**Exercise instructions**
For the word "login", find each line in the entries where it occurs and copy that line.

**Dataset entries**
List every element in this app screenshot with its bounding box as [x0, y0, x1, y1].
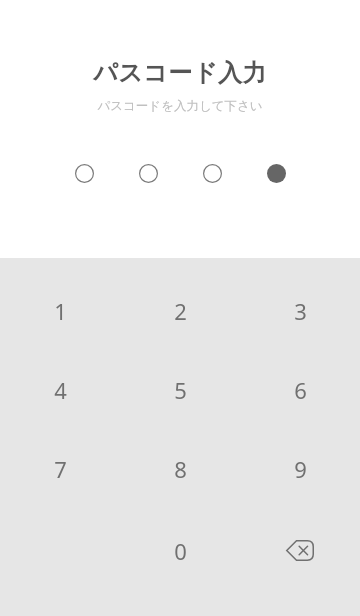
button[interactable]: Backspace — [264, 524, 336, 577]
staticText: 3 — [294, 296, 307, 326]
button[interactable]: 9 — [264, 442, 336, 495]
staticText: 1 — [54, 296, 67, 326]
staticText: 0 — [174, 536, 187, 566]
button[interactable]: 7 — [24, 442, 96, 495]
button[interactable]: 6 — [264, 363, 336, 416]
staticText: 5 — [174, 375, 187, 405]
staticText: パスコードを入力して下さい — [97, 98, 263, 114]
button[interactable]: 0 — [144, 524, 216, 577]
staticText: 4 — [54, 375, 67, 405]
button[interactable]: 1 — [24, 284, 96, 337]
staticText: 6 — [294, 375, 307, 405]
staticText: 8 — [174, 454, 187, 484]
button[interactable]: 8 — [144, 442, 216, 495]
staticText: 7 — [54, 454, 67, 484]
button[interactable]: 2 — [144, 284, 216, 337]
button[interactable]: 3 — [264, 284, 336, 337]
staticText: 9 — [294, 454, 307, 484]
button[interactable]: 4 — [24, 363, 96, 416]
staticText: パスコード入力 — [93, 58, 267, 88]
button[interactable]: 5 — [144, 363, 216, 416]
staticText: 2 — [174, 296, 187, 326]
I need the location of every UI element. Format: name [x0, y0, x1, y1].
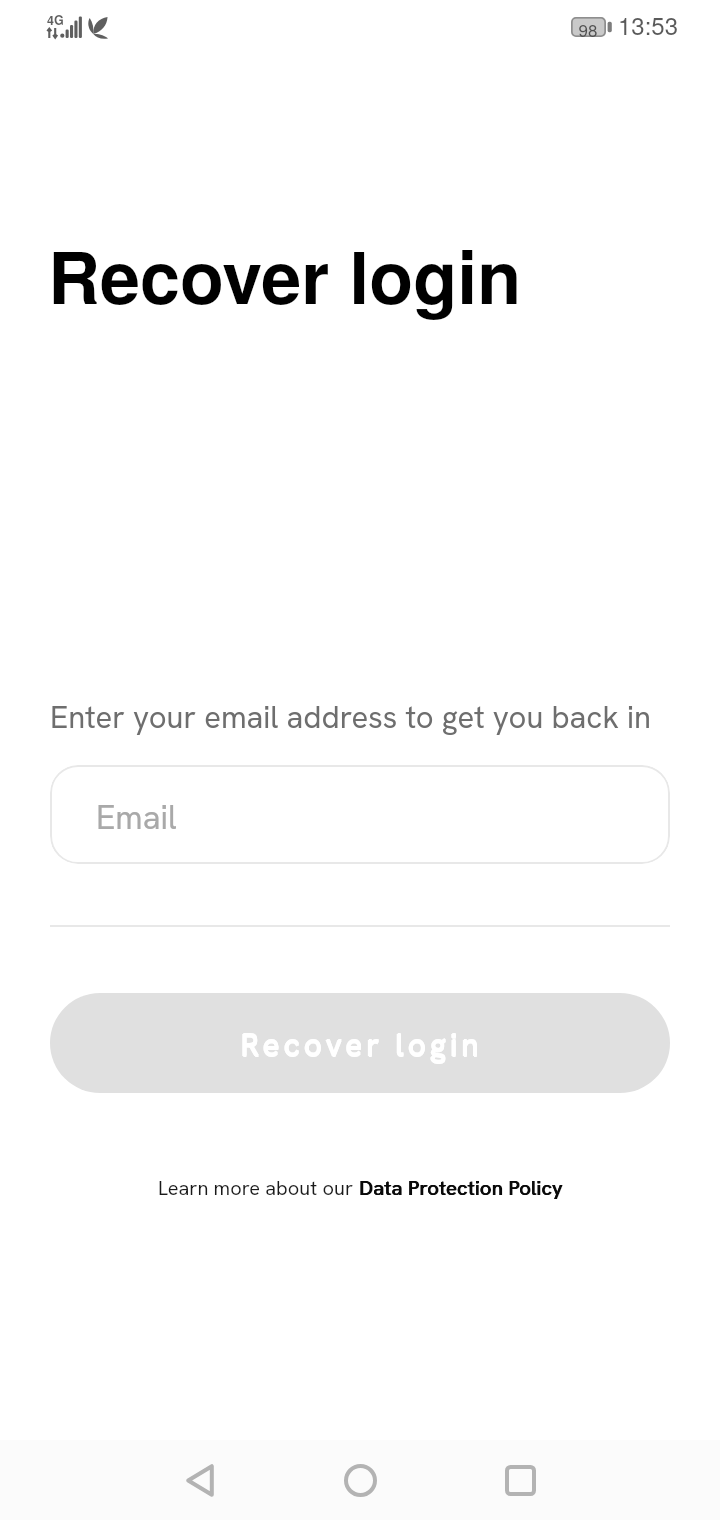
staticText: 13:53	[618, 7, 679, 41]
staticText: Data Protection Policy	[359, 1175, 563, 1201]
button[interactable]: Email	[50, 765, 670, 864]
staticText: Recover login	[48, 223, 522, 326]
staticText: Recover login	[240, 1025, 482, 1065]
button[interactable]: Learn more about our	[50, 1175, 670, 1201]
button[interactable]: Home	[320, 1440, 400, 1520]
staticText: Learn more about our	[158, 1175, 359, 1201]
button[interactable]: Back	[160, 1440, 240, 1520]
staticText: Data Protection Policy	[360, 1175, 564, 1201]
button[interactable]: Recents	[480, 1440, 560, 1520]
staticText: Data Protection Policy	[359, 1175, 563, 1201]
staticText: Recover login	[241, 1026, 483, 1066]
staticText: Enter your email address to get you back…	[50, 697, 651, 737]
staticText: 4G	[47, 11, 64, 29]
staticText: 98	[567, 17, 609, 37]
button[interactable]: Recover login	[50, 993, 670, 1093]
staticText: Data Protection Policy	[359, 1175, 563, 1201]
staticText: Recover login	[241, 1024, 483, 1064]
staticText: Email	[96, 796, 177, 839]
staticText: Recover login	[241, 1025, 483, 1065]
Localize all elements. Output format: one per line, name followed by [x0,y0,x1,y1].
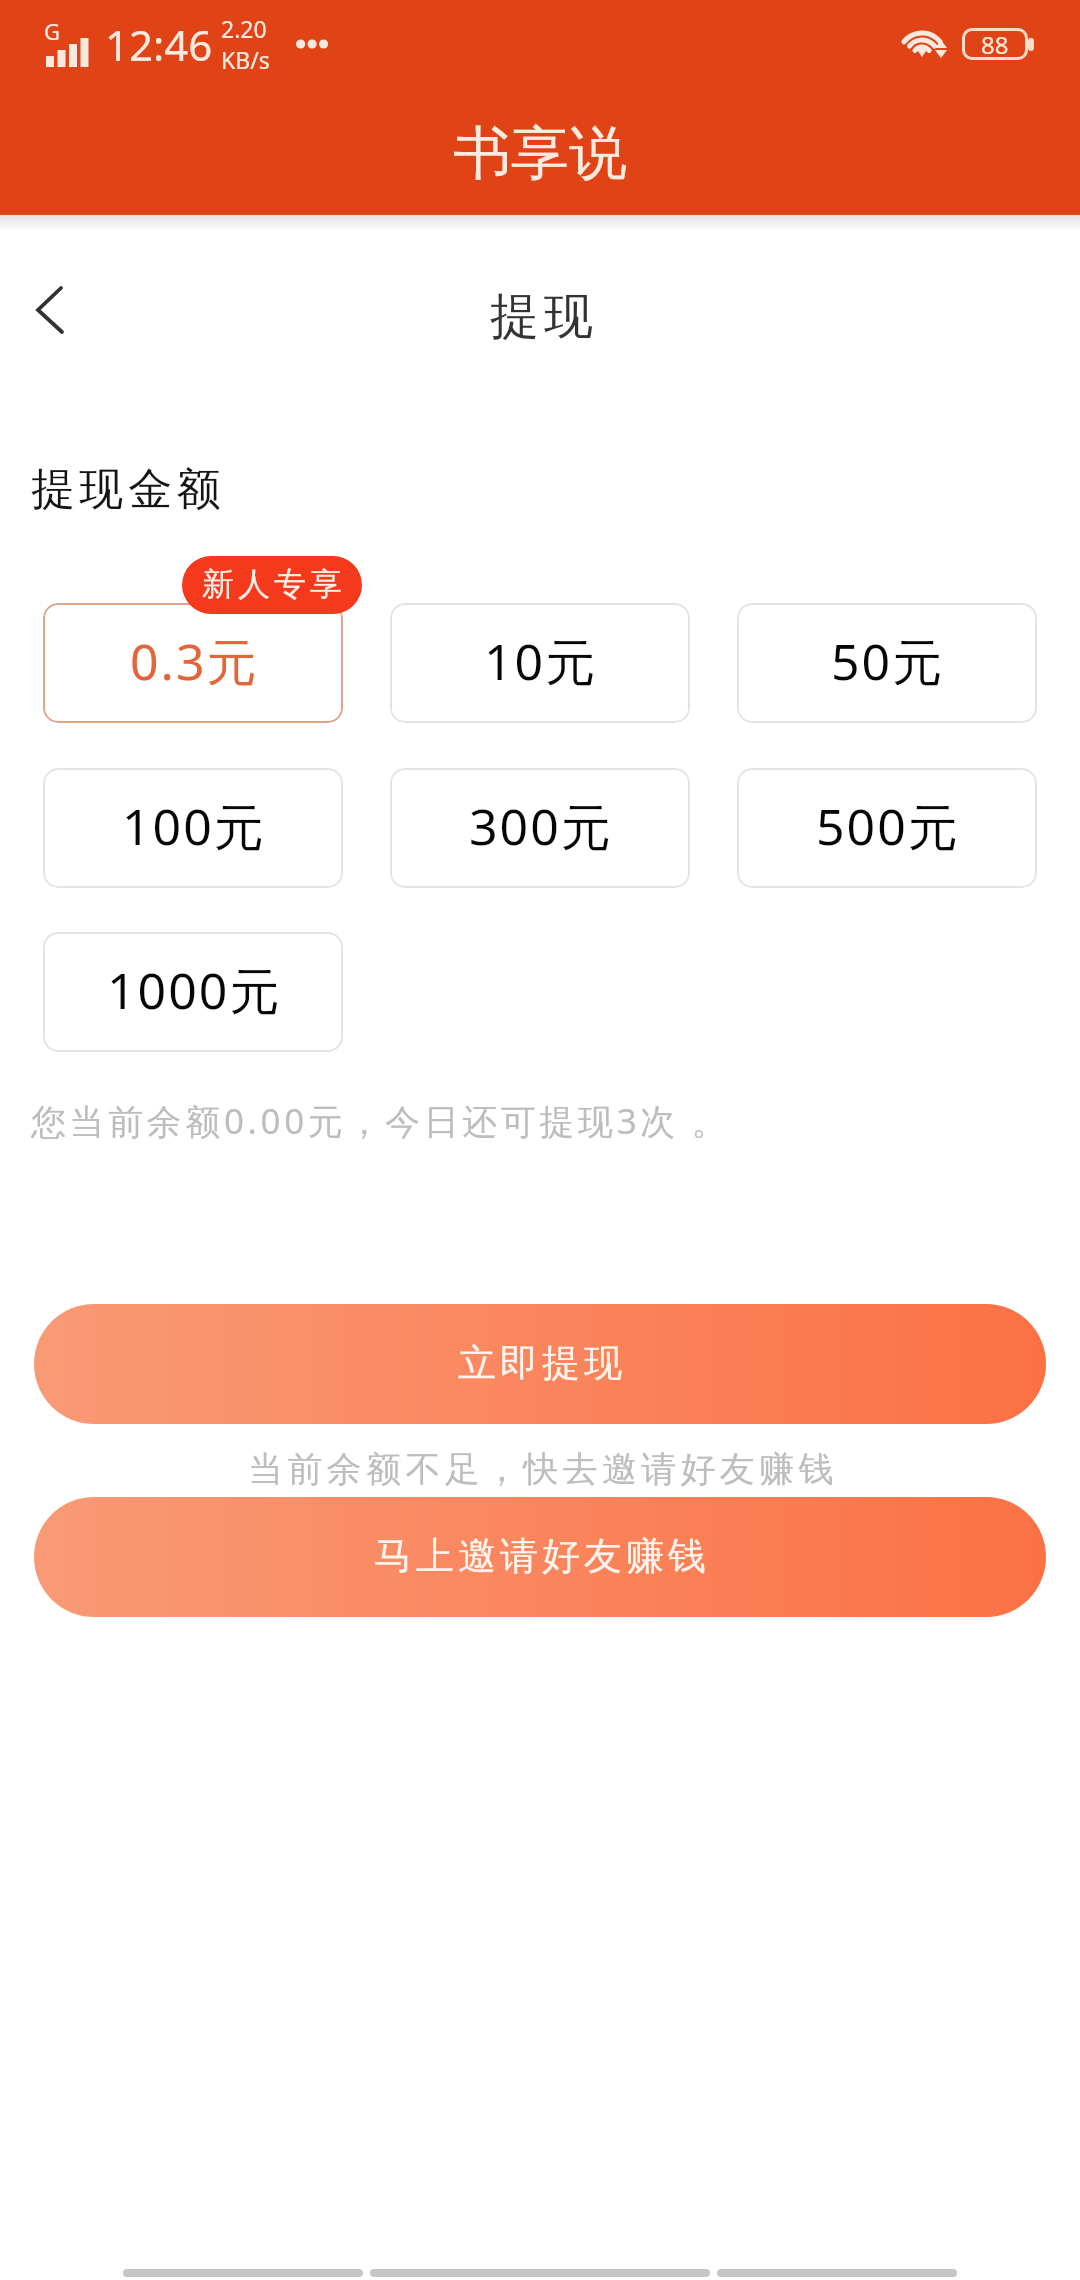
button[interactable]: 300元 [390,768,690,888]
staticText: 12:46 [105,16,213,73]
button[interactable]: 马上邀请好友赚钱 [34,1497,1046,1617]
staticText: 书享说 [453,117,627,190]
button[interactable]: Back [13,272,89,348]
button[interactable]: 50元 [737,603,1037,723]
button[interactable]: 10元 [390,603,690,723]
staticText: 50元 [831,627,945,695]
staticText: 300元 [469,792,613,860]
staticText: 2.20 [221,13,267,44]
staticText: 提现 [4,286,1080,348]
staticText: 新人专享 [200,564,344,604]
button[interactable]: 1000元 [43,932,343,1052]
button[interactable]: 0.3元 [43,603,343,723]
staticText: 500元 [816,792,960,860]
staticText: 0.3元 [130,627,259,695]
staticText: 当前余额不足，快去邀请好友赚钱 [3,1447,1080,1491]
staticText: 100元 [122,792,266,860]
button[interactable]: 100元 [43,768,343,888]
button[interactable]: 500元 [737,768,1037,888]
staticText: 88 [981,28,1009,60]
staticText: 您当前余额0.00元，今日还可提现3次 。 [31,1097,731,1145]
staticText: 10元 [484,627,598,695]
staticText: 1000元 [107,956,282,1024]
staticText: 提现金额 [31,462,226,517]
staticText: 立即提现 [456,1339,624,1387]
staticText: G [44,16,61,46]
button[interactable]: 立即提现 [34,1304,1046,1424]
staticText: 马上邀请好友赚钱 [372,1532,708,1580]
staticText: KB/s [221,44,270,75]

**Your solution**
staticText: Recover login	[48, 223, 522, 326]
staticText: Recover login	[240, 1025, 482, 1065]
staticText: Recover login	[241, 1026, 483, 1066]
button[interactable]: Recover login	[50, 993, 670, 1093]
staticText: Recover login	[241, 1024, 483, 1064]
staticText: Recover login	[241, 1025, 483, 1065]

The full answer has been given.